Hi :) I’m Sarah, 26, and I live in Norfolk in the UK. My tea obsession began when a friend introduced me to Teapigs a good few years ago now. Since then, I’ve been insatiable. Steepster introduced me to a world of tea I never knew existed, and my goal is now to TRY ALL THE TEAS. Or most of them, anyway.

I still have a deep rooted (and probably life-long) preference for black tea. My all-time favourite is Assam, but Ceylon and Darjeeling also occupy a place in my heart. Flavoured black tea can be a beautiful thing, and I like a good chai latte in the winter.

I also drink a lot of rooibos/honeybush tea, particularly on an evening. Sometimes they’re the best dessert replacements, too. White teas are a staple in summer — their lightness and delicate nature is something I can always appreciate on a hot day.

I’m still warming up to green teas and oolongs. I don’t think they’ll ever be my favourites, with a few rare exceptions, but I don’t hate them anymore. My experience of these teas is still very much a work-in-progress. I’ve also never really tried pu’erh, and that’s something I’m just starting to explore.

I’m still searching for the perfect fruit tea. One without hibiscus. That actually tastes of fruit.

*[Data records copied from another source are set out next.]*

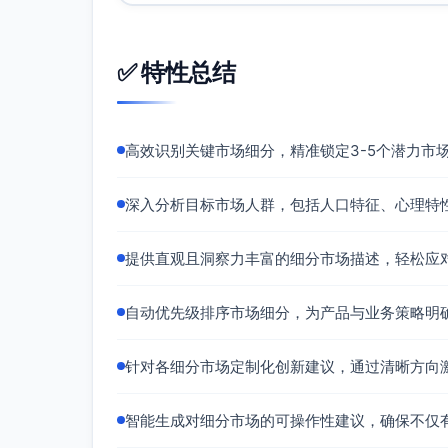
画像与规模：50-500人，多地区站点；客
1万+中大型DTC/卖家。
✅ 特性总结
适配度：高。多语言、根因分析、影响评估
机会/挑战：
机会：“退货/差评根因→SKU/渠道/国
高效识别关键市场细分，精准锁定3-5个潜力市
挑战：数据驻留与DPA、客服平台生态多样（Gor
切入痛点：差评/退货率/物流投诉难定位根
深入分析目标市场人群，包括人口特征、心理特
买方与路径：客服/运营总监+电商负责人+合
首发用例：跨渠道（电商评价/社媒/邮件）分
→SOP建议与路由。
提供直观且洞察力丰富的细分市场描述，轻松应
渠道策略：
合作：Gorgias/Zendesk、Shopify/
自动优先级排序市场细分，为产品与业务策略明
自有：黑五/双十一专项报告、物流商对
针对各细分市场定制化创新建议，通过清晰方向
定价区间：年费12k-30k（按工单/评价量
创新方法/功能：“退货与差评根因地图”+“
智能生成对细分市场的可操作性建议，确保不仅
在线教育平台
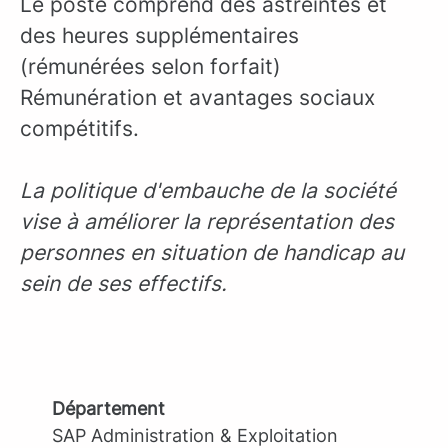
Le poste comprend des astreintes et
des heures supplémentaires
(rémunérées selon forfait)
Rémunération et avantages sociaux
compétitifs.
La politique d'embauche de la société
vise à améliorer la représentation des
personnes en situation de handicap au
sein de ses effectifs.
Département
SAP Administration & Exploitation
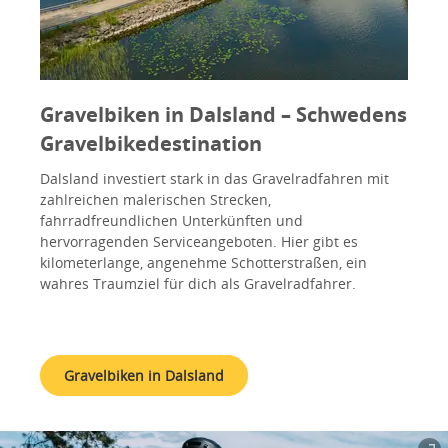
Gravelbiken in Dalsland – Schwedens
Gravelbikedestination
Dalsland investiert stark in das Gravelradfahren mit
zahlreichen malerischen Strecken,
fahrradfreundlichen Unterkünften und
hervorragenden Serviceangeboten. Hier gibt es
kilometerlange, angenehme Schotterstraßen, ein
wahres Traumziel für dich als Gravelradfahrer.
Gravelbiken in Dalsland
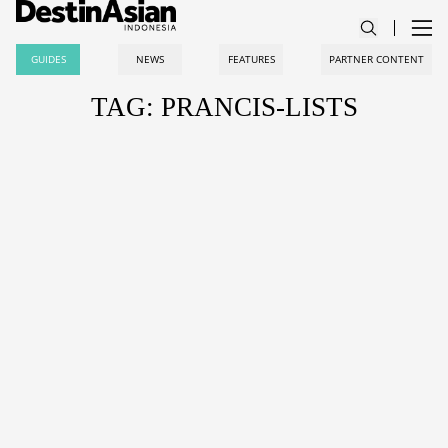
GUIDES
NEWS
FEATURES
PARTNER CONTENT
TAG: PRANCIS-LISTS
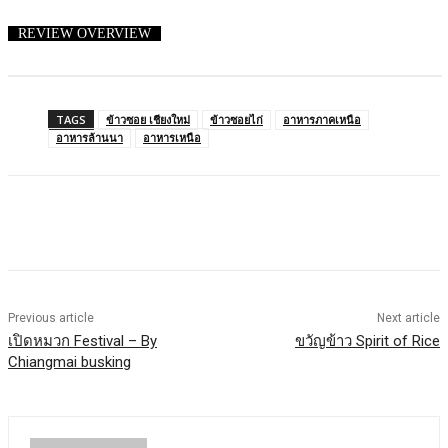
REVIEW OVERVIEW
TAGS
ข้าวซอย เชียงใหม่
ข้าวซอยไก่
อาหารภาคเหนือ
อาหารล้านนา
อาหารเหนือ
Previous article
Next article
เปิดหมวก Festival – By
ขวัญข้าว Spirit of Rice
Chiangmai busking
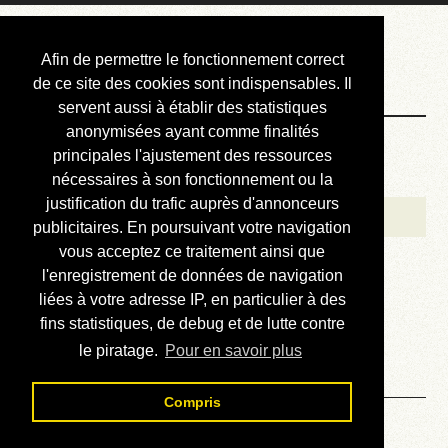
Courbis, « LE »
Afin de permettre le fonctionnement correct
Blog Officiel
de ce site des cookies sont indispensables. Il
servent aussi à établir des statistiques
anonymisées ayant comme finalités
Bienvenue
principales l'ajustement des ressources
Réalisations
nécessaires à son fonctionnement ou la
justification du trafic auprès d'annonceurs
Divers (et d’été)
publicitaires. En poursuivant votre navigation
vous acceptez ce traitement ainsi que
Annonces
l'enregistrement de données de navigation
Liens externes
liées à votre adresse IP, en particulier à des
fins statistiques, de debug et de lutte contre
Téléchargement
le piratage.
Pour en savoir plus
Contact
Compris
Solution du sudoku No 133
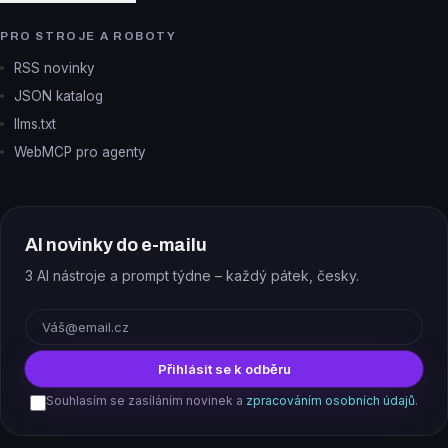
PRO STROJE A ROBOTY
RSS novinky
JSON katalog
llms.txt
WebMCP pro agenty
AI novinky do e-mailu
3 AI nástroje a prompt týdne – každý pátek, česky.
E-mail
Přihlásit se k odběru
Souhlasím se zasíláním novinek a
zpracováním osobních údajů
.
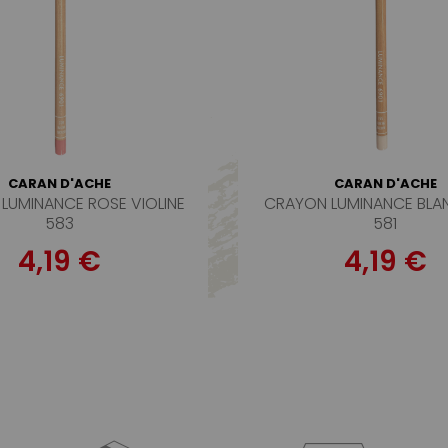
CARAN D'ACHE
CARAN D'ACHE
LUMINANCE ROSE VIOLINE
CRAYON LUMINANCE BLA
583
581
4,19 €
4,19 €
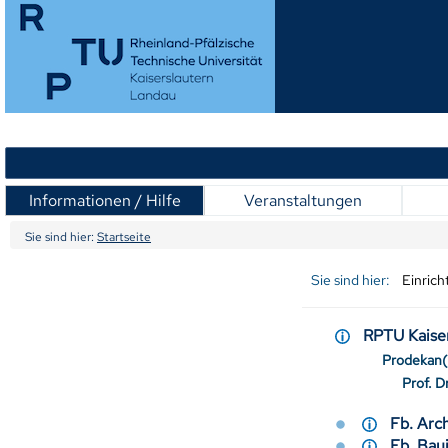
Informationen / Hilfe
Veranstaltungen
Sie sind hier:
Startseite
Sie sind hier:
Einric
RPTU Kais
Prodekan(
Prof. D
Fb. Ar
Fb. Ba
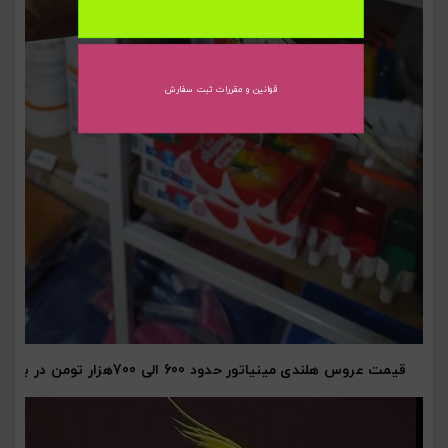
قوانین و مقررات ثبت سفارش
قیمت عروس هلندی مینیاتور حدود 600 الی 700هزار تومن در بازار امروز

You’ve probably had enough of me now, so I’m going to shut up. Needless to say, though, I really love tea. Long may the journey continue!

My rating system:

91-100: The Holy Grail. Flawless teas I will never forget.

81-90: Outstanding. Pretty much perfection, and happiness in a cup.

71-80: Amazing. A tea to savour, and one I’ll keep coming back to.

61-70: Very good. The majority of things are as they should be. A pleasing cup.

51-60: Good. Not outstanding, but has merit.

41-50: Average. It’s not horrible, but I’ve definitely had better. There’s probably still something about it I’m not keen on.

31-40: Almost enjoyable, but something about it is not for me.

11-30: Pretty bad. It probably makes me screw my face up when I take a sip, but it’s not completely undrinkable.

0-10: Ugh. No. Never again. To me, undrinkable.